Hitting the Worry Motherlode

Suze Orman is Having a Moment in the Sunday New York Times Magazine

The career of any financial adviser thrives on worry, and Orman, already the best-known financial adviser in the country, has hit the worry motherlode. In January, “Suze Orman’s 2009 Action Plan,” a guide to the economic crisis, made the best-seller list. Around the same time, Oprah Winfrey began giving the book away free in digital form on her Web site. (After Winfrey announced the offer, the book was downloaded more than two million times in one week.) Overall viewership on “The Suze Orman Show” is up 22 percent from this time last year, and the urgency of the calls has increased, too. Instead of asking about what kind of mortgage makes the most sense, her viewers are calling with questions of survival like, If I have to default on one of my various lines of debt, which one should I abandon first?

With the change in the economic climate, Orman’s role in the culture has shifted from pop finance guru to something more like a trusted national adviser.

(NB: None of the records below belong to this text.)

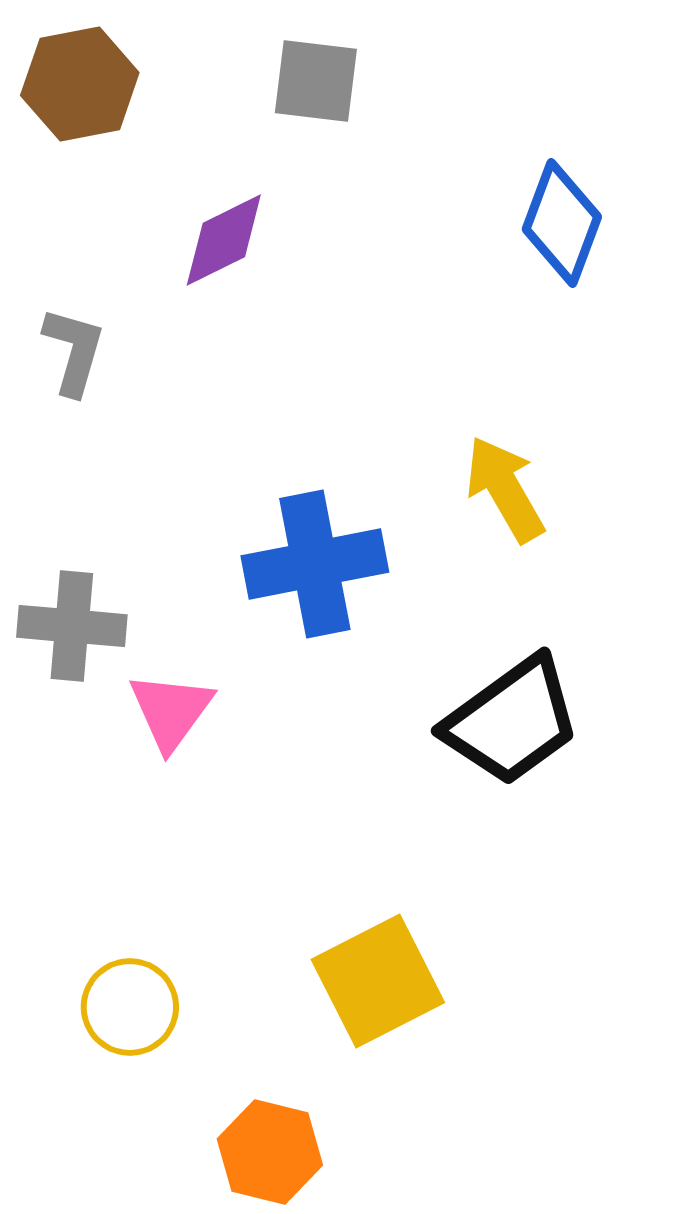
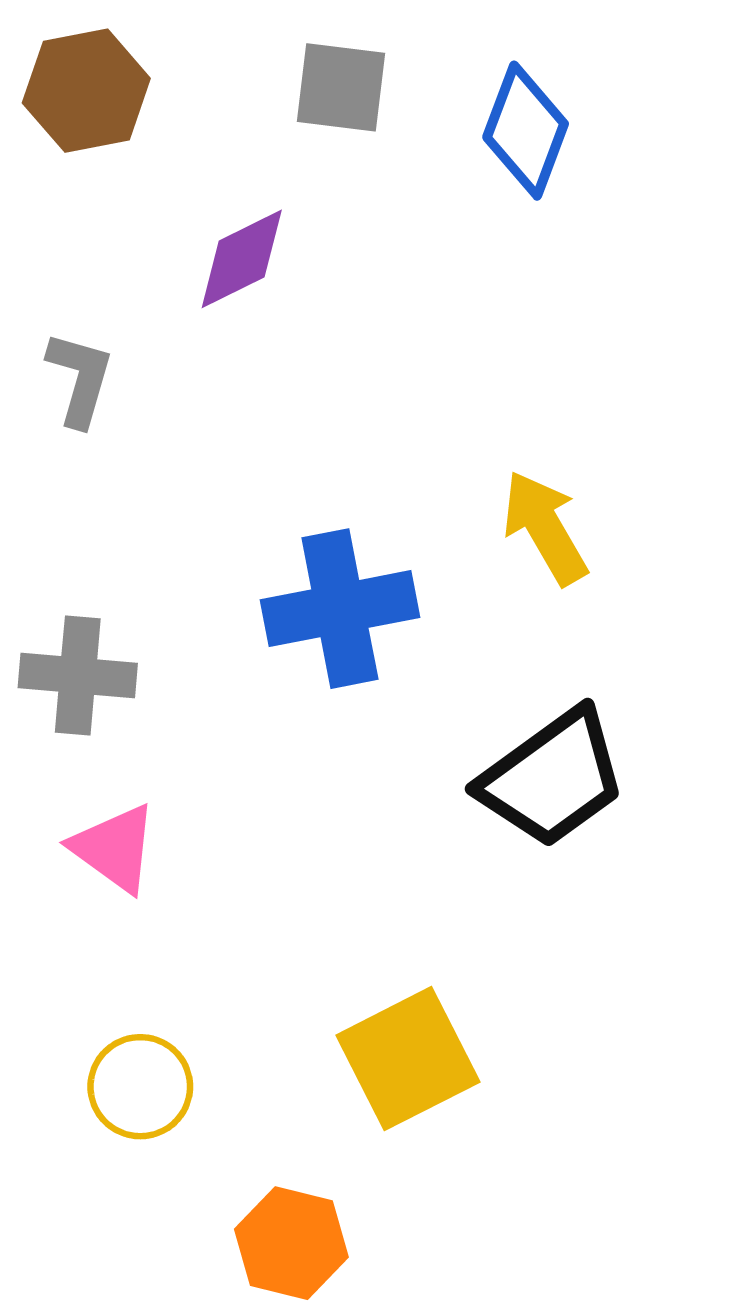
blue diamond: (562, 223) -> (526, 131), moved
pink triangle: (171, 711) -> (114, 848), moved, turned -30

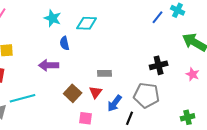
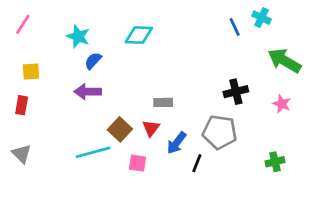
blue line: (158, 17) -> (235, 27), turned -64
cyan star: (53, 18) -> (78, 36), moved
blue semicircle: (65, 43) -> (93, 61), moved, turned 56
cyan line: (23, 98) -> (93, 152), moved

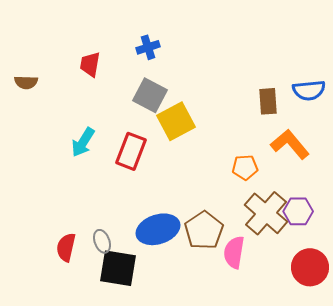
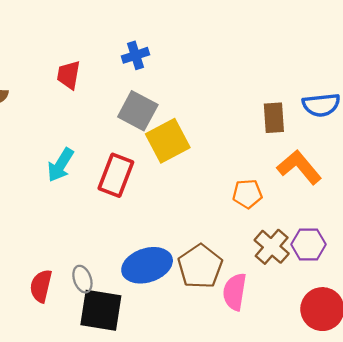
brown cross: (266, 213) -> (272, 247), size x0.7

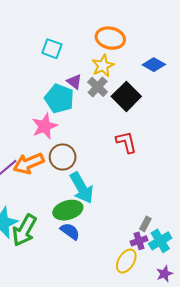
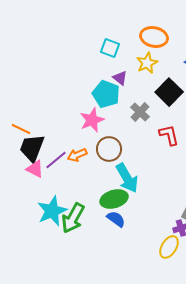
cyan square: (52, 49) -> (110, 48), moved
gray cross: (98, 87) -> (140, 112), moved
orange arrow: (29, 163) -> (77, 155), size x0.7

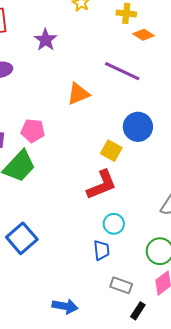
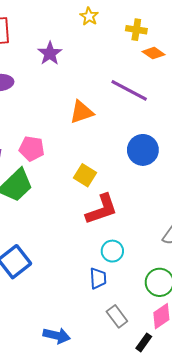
yellow square: (111, 151) -> (85, 175), moved
gray rectangle: (121, 285) -> (117, 316), turned 30
black rectangle: (138, 311) -> (144, 342), moved

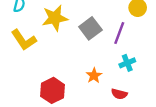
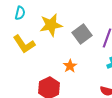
orange star: (94, 76) -> (70, 66), moved

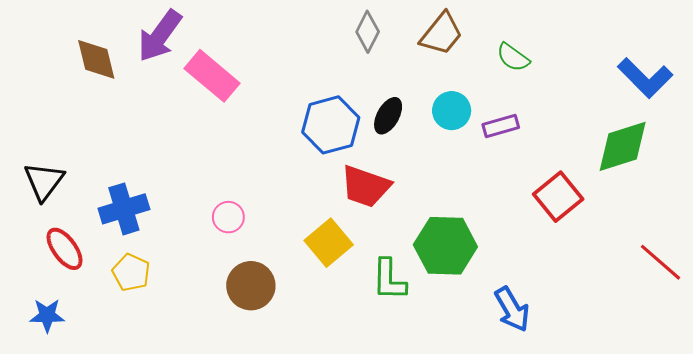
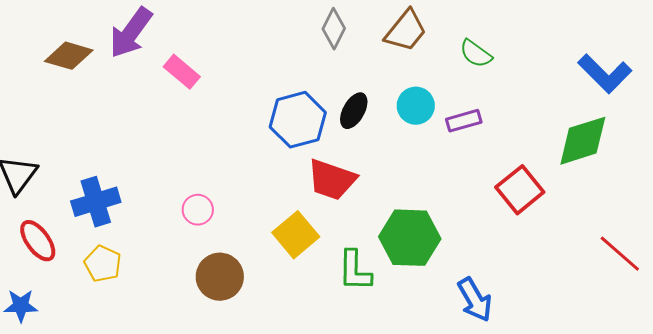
brown diamond: (96, 59) -> (69, 56), turned -60
pink rectangle: (212, 76) -> (182, 72), size x0.7

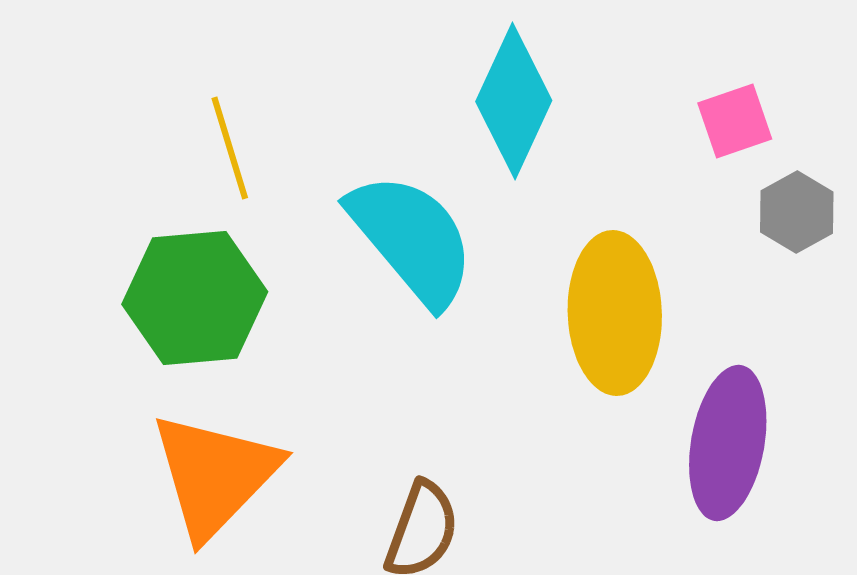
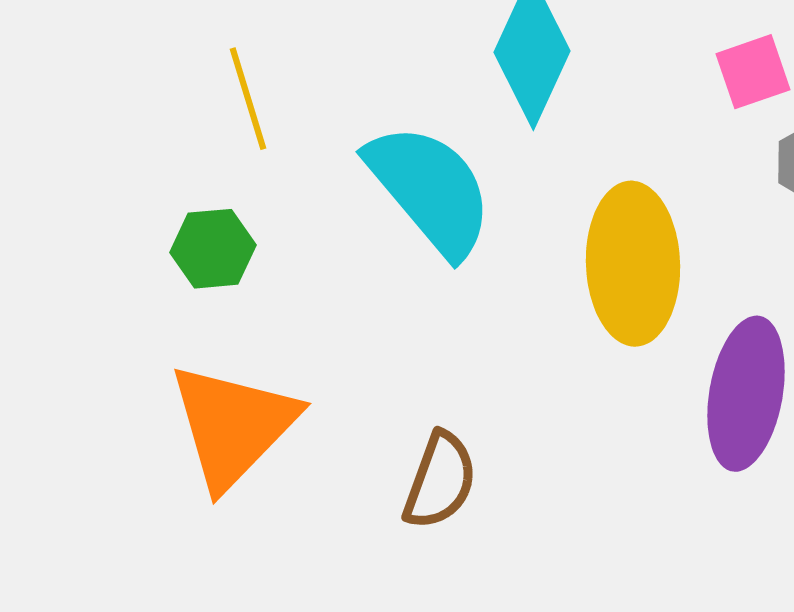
green hexagon: (195, 298) -> (213, 249), size x0.6

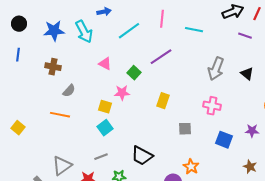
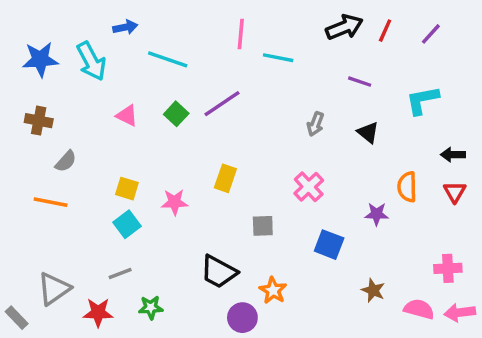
pink line: (162, 19) -> (241, 34), moved
cyan line: (129, 31) -> (168, 59), turned 55
purple line: (245, 36) -> (360, 82), moved
gray arrow: (216, 69) -> (315, 124), size x0.6
green square: (134, 73) -> (176, 114), moved
pink star: (122, 93) -> (174, 202), moved
pink cross: (212, 106) -> (309, 187), turned 36
purple star: (252, 131) -> (377, 214), moved
black trapezoid: (142, 156) -> (219, 272), moved

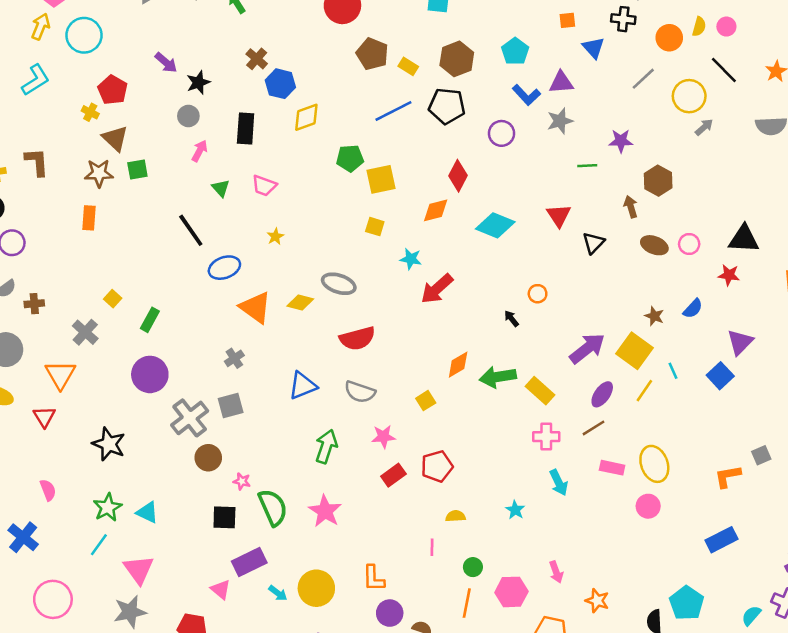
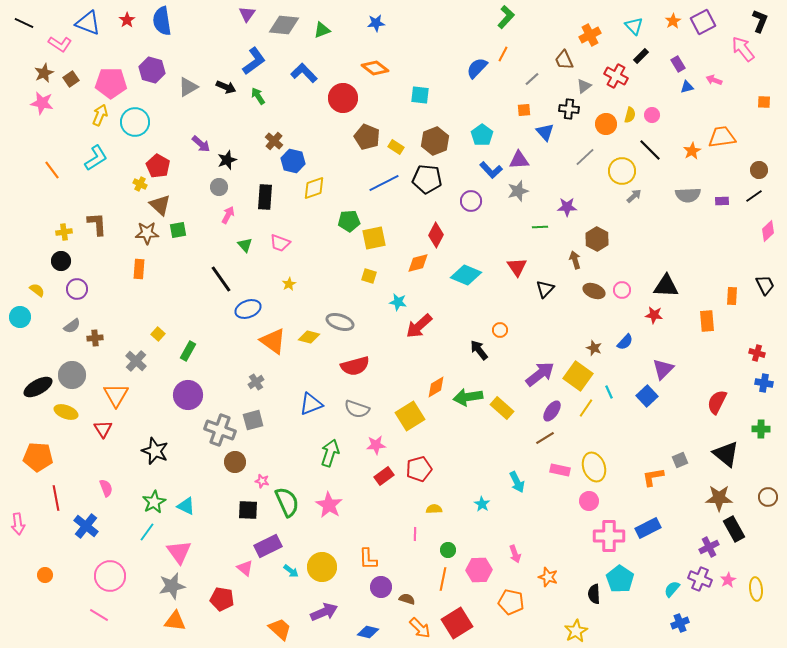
black arrow: (511, 319) -> (479, 350), size x1.5
yellow square: (426, 401) -> (410, 416), size x1.8
gray cross: (190, 418) -> (220, 430), turned -32
pink cross: (546, 437) -> (609, 536), moved, size x1.4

What’s most striking about Orman’s frenetic, outsize celebrity is how starkly it contrasts with the sober simplicity of her message.
Track your spending. Stay out of debt. Take care of your car. Look into a Roth I.R.A. Though she is larger than life and wealthy, her primary message is not about larger-than-life ambition or a sky-high entrepreneurial spirit. Orman’s advice rarely sounds like “Go West, young man.” It sounds more like, “Everyone should have a liquid eight-month emergency fund.”